Overpayment Theory: U.S. ex rel. Kane v. Continuum Health Partners, Inc., 1:11-cv-02325 (S.D.N.Y. 2014)

In 2014, DOJ intervened for the first time in an FCA action based on a provider’s failure to return an alleged Medicaid overpayment. The Affordable Care Act requires the report and return of any federal health-care program overpayment by the later of 60 days after the overpayment is “identified” or the date the corresponding cost report is due, if applicable. 42 U.S.C. § 1320a-7k(d). If not repaid within the allotted time, the overpayment becomes an “obligation,” the knowing avoidance of which triggers liability under the FCA. 31 U.S.C. § 3729(a)(1)(G).
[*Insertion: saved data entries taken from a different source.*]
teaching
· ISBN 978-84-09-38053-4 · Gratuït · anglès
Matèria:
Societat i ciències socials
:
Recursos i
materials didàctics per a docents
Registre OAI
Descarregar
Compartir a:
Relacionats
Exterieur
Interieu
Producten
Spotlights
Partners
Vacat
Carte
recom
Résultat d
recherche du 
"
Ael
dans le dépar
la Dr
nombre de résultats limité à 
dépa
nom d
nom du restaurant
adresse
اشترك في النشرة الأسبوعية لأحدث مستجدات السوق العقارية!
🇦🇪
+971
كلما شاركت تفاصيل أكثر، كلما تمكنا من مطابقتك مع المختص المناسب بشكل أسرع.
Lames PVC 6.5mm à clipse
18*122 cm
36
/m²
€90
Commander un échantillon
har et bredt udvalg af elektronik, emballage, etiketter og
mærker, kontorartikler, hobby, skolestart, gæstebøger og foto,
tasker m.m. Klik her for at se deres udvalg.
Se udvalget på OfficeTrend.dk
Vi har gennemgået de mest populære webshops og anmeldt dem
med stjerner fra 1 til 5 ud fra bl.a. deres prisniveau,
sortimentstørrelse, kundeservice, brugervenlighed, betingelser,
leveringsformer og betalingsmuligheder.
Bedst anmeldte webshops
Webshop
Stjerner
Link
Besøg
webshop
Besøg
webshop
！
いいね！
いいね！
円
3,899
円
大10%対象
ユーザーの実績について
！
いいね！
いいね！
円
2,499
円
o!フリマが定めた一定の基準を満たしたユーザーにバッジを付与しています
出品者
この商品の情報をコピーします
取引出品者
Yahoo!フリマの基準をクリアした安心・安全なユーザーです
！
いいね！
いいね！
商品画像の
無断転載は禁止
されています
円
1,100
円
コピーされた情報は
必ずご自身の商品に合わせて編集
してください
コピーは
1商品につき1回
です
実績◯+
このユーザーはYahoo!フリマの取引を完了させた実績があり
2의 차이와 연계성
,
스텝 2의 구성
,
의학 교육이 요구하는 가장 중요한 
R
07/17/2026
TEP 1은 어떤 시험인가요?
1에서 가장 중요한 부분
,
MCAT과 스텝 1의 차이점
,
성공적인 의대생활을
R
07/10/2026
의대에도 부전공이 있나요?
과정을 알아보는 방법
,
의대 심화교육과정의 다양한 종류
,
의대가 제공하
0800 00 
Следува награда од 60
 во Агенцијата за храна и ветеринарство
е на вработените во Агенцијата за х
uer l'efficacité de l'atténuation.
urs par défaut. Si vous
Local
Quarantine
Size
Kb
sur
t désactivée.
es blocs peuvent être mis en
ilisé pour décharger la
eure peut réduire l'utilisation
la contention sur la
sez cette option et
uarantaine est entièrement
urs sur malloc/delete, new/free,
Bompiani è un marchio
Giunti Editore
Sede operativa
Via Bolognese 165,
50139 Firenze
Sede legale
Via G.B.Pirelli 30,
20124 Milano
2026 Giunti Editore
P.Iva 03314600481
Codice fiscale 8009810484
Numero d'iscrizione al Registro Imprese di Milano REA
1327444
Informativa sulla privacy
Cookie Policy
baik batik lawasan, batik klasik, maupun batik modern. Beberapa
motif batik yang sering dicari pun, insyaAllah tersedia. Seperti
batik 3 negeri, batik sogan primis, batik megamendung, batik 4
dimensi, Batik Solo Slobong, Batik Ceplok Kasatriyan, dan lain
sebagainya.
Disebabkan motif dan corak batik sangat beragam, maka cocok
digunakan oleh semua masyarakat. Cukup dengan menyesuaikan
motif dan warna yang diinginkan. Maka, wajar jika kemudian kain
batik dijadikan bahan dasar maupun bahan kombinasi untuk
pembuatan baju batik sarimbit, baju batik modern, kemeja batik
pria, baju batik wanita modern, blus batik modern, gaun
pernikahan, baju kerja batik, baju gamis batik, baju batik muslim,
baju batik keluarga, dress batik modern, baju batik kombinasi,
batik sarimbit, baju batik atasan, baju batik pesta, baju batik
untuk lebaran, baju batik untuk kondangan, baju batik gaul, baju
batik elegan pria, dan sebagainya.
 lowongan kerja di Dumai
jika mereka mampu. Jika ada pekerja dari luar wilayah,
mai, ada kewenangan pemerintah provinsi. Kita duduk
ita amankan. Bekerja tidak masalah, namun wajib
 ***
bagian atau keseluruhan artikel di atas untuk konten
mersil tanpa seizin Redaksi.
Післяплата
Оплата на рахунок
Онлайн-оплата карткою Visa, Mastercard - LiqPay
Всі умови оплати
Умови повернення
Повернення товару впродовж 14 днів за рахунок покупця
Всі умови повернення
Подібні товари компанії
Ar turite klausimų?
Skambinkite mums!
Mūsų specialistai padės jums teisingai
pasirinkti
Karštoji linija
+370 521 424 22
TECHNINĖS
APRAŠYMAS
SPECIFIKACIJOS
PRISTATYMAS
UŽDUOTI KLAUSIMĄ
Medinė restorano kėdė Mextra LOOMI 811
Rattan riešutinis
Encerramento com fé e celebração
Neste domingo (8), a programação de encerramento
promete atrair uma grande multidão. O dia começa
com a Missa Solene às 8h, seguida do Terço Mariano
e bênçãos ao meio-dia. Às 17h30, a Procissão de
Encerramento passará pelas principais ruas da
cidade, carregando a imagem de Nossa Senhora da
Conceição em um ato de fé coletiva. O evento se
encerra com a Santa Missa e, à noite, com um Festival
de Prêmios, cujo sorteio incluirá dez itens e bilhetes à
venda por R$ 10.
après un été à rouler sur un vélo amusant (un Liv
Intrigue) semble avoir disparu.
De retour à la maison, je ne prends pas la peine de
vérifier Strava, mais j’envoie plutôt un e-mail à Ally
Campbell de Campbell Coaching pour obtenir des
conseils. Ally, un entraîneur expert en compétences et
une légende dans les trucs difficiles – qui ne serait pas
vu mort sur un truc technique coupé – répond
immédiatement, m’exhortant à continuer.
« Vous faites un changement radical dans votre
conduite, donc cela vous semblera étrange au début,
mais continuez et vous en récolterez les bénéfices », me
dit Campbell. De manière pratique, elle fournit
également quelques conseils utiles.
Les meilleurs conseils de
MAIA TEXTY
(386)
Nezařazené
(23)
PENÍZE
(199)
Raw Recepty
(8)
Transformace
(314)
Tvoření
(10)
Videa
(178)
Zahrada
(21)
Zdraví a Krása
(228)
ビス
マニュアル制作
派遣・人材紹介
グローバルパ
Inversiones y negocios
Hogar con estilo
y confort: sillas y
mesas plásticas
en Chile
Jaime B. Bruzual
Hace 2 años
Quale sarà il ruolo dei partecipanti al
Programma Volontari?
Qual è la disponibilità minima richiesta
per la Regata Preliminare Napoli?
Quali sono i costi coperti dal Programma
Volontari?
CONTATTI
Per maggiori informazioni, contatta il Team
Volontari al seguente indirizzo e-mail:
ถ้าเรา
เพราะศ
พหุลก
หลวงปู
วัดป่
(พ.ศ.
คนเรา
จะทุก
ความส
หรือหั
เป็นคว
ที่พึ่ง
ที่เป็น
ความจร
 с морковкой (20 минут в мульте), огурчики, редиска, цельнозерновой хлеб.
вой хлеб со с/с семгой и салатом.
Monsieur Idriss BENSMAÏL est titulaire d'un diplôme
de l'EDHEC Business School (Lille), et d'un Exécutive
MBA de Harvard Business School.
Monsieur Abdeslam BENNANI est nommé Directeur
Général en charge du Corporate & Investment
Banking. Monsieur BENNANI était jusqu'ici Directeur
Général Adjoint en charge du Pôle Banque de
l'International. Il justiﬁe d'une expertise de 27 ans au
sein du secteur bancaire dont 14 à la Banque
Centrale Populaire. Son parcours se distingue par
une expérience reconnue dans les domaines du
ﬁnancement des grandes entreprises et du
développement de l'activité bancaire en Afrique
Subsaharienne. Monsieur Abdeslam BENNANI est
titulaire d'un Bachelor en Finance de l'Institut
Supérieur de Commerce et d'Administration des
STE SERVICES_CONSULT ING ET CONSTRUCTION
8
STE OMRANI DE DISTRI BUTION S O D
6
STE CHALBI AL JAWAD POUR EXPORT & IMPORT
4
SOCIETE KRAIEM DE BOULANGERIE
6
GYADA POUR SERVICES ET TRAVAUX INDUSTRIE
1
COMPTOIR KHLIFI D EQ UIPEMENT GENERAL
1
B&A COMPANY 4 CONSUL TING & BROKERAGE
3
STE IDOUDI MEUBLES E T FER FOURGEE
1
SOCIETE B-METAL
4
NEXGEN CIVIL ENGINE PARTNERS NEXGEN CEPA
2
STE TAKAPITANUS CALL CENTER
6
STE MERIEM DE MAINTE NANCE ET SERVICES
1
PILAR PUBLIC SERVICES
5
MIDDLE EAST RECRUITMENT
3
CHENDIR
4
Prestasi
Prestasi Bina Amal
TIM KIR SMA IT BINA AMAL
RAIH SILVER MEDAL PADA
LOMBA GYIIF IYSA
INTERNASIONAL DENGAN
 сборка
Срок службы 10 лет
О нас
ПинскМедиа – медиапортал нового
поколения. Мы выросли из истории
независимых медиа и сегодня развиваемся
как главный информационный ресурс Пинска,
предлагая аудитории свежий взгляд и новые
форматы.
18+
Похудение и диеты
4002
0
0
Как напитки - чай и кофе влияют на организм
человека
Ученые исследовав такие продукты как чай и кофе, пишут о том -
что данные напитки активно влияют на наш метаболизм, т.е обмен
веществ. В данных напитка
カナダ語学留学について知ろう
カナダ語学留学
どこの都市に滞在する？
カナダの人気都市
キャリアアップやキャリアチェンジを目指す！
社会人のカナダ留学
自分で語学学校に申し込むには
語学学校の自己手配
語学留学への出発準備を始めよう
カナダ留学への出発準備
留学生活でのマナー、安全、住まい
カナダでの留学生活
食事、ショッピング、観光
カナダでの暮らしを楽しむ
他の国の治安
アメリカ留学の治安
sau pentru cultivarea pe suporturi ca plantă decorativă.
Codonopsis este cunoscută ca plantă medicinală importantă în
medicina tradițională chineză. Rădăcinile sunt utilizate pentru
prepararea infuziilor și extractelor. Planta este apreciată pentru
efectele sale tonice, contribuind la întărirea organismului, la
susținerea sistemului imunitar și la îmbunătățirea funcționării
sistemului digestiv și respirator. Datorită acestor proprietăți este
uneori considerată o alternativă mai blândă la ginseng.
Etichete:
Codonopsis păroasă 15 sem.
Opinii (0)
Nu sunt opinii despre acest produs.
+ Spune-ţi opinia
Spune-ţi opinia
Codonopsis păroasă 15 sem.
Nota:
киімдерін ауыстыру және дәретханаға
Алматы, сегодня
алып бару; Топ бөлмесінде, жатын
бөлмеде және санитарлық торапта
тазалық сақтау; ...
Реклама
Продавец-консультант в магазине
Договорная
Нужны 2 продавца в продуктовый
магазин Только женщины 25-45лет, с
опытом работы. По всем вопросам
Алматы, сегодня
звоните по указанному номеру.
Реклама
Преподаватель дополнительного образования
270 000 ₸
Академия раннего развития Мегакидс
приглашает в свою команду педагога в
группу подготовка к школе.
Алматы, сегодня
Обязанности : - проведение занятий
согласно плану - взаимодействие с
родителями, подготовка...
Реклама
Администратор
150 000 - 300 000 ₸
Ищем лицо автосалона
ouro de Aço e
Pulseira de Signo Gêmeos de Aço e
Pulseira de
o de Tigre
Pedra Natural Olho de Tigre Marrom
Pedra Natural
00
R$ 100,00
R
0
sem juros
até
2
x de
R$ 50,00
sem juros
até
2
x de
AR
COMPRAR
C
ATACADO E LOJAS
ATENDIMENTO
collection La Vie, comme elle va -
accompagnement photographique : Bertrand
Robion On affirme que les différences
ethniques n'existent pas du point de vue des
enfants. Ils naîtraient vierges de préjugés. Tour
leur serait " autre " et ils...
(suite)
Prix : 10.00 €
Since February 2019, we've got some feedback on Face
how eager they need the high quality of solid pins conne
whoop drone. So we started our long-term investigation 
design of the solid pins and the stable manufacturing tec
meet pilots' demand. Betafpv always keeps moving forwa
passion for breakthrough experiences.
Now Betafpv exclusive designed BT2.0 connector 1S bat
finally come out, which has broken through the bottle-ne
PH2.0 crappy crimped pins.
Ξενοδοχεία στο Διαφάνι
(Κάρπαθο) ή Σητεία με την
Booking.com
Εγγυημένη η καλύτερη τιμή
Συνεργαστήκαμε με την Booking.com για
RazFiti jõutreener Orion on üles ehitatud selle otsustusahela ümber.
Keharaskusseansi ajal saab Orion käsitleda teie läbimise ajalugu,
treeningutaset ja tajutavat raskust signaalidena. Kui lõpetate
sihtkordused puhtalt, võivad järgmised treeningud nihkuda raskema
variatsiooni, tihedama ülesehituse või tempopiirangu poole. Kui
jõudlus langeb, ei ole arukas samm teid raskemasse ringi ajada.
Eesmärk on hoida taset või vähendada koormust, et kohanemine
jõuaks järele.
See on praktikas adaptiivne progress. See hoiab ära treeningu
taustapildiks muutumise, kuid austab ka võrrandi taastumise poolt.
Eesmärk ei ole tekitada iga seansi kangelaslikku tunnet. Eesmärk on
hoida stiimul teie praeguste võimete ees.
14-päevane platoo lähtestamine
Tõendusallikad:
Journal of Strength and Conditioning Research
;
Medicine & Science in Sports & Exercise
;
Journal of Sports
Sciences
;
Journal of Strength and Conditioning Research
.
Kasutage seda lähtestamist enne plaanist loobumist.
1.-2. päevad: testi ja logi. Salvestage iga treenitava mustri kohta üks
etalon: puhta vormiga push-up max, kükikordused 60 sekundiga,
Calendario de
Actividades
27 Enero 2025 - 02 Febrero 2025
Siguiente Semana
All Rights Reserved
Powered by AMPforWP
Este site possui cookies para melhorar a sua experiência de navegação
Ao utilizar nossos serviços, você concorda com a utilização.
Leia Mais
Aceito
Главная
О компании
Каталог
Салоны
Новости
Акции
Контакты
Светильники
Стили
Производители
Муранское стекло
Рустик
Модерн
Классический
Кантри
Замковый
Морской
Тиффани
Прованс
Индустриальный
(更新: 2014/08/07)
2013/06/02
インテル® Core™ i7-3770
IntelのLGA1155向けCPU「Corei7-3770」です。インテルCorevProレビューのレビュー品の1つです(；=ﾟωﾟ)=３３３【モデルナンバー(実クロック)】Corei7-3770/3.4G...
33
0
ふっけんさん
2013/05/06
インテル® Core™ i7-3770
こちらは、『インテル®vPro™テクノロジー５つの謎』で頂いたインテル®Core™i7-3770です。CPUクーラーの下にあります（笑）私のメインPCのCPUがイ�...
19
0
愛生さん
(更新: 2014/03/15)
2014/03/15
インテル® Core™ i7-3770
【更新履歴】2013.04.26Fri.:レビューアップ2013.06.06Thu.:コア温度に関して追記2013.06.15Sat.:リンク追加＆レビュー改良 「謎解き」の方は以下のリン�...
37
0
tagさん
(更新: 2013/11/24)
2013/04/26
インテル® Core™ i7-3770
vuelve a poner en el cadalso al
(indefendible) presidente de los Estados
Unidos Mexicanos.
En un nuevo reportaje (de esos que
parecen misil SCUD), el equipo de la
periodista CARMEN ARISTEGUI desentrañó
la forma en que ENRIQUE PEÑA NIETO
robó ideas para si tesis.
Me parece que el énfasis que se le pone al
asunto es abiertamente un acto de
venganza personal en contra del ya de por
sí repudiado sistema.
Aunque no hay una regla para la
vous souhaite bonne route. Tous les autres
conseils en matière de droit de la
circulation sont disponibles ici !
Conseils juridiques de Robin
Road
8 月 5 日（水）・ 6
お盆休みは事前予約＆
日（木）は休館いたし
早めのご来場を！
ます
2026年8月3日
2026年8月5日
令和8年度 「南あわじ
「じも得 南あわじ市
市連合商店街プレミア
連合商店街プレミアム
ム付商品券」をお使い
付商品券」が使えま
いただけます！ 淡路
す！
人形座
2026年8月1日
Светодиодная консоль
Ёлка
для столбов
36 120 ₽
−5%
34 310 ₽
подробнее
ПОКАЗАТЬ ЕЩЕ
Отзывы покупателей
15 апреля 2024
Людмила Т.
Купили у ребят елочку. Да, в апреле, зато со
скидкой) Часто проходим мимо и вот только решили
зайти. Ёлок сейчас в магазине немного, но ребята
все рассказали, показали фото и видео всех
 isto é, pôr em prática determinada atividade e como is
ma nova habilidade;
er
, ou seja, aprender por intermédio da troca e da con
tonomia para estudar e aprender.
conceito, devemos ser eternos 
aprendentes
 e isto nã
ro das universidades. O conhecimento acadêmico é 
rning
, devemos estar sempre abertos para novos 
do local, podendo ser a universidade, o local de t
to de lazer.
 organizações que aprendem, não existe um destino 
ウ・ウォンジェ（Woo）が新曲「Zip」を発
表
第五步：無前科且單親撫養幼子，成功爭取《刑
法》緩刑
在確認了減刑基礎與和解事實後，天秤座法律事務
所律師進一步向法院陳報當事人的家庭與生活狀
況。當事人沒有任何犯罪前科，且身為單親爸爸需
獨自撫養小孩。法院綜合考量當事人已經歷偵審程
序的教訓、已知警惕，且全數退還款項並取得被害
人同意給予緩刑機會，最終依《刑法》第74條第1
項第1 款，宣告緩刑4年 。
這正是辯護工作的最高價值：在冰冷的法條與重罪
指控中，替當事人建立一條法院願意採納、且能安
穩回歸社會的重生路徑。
In Kane, a whistleblower filed an FCA action under seal in 2011, 60 days after emailing his managers a spreadsheet naming 900 allegedly erroneous claims. Even though Continuum had repaid all 900 claims by early 2013, DOJ intervened in the whistleblower’s FCA suit in 2014. In its pending motion to dismiss, Continuum argues that the whistleblower’s email is not sufficient by itself to “identify” overpayments and trigger the 60-day window, because the company first had to investigate and corroborate his allegations. The government has responded that Continuum’s interpretation of when overpayments are “identified” would allow companies to retain overpayments indefinitely, as long as they have not been confirmed. The court’s ruling is expected in 2015.